Task brief: Only the number is wanted: how many lines in the data contain "potencia"?

⁂

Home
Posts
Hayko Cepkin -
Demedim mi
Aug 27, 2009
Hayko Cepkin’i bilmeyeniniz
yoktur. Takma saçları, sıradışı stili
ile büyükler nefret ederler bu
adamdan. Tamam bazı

⁂

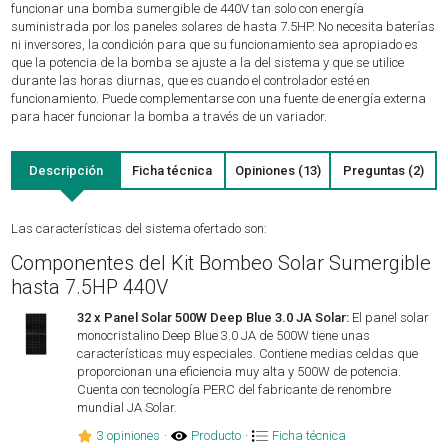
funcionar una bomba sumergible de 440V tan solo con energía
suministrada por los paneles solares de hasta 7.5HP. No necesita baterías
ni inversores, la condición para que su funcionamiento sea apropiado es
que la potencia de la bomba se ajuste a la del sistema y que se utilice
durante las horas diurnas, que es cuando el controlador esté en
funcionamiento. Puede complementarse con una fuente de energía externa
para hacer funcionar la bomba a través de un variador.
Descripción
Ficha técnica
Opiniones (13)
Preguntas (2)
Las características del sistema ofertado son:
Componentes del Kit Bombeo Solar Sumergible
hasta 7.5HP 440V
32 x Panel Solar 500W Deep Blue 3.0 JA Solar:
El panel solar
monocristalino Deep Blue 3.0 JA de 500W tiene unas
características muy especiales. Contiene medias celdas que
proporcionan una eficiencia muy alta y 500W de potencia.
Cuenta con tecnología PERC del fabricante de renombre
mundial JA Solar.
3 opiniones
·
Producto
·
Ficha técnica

⁂

Reply: 2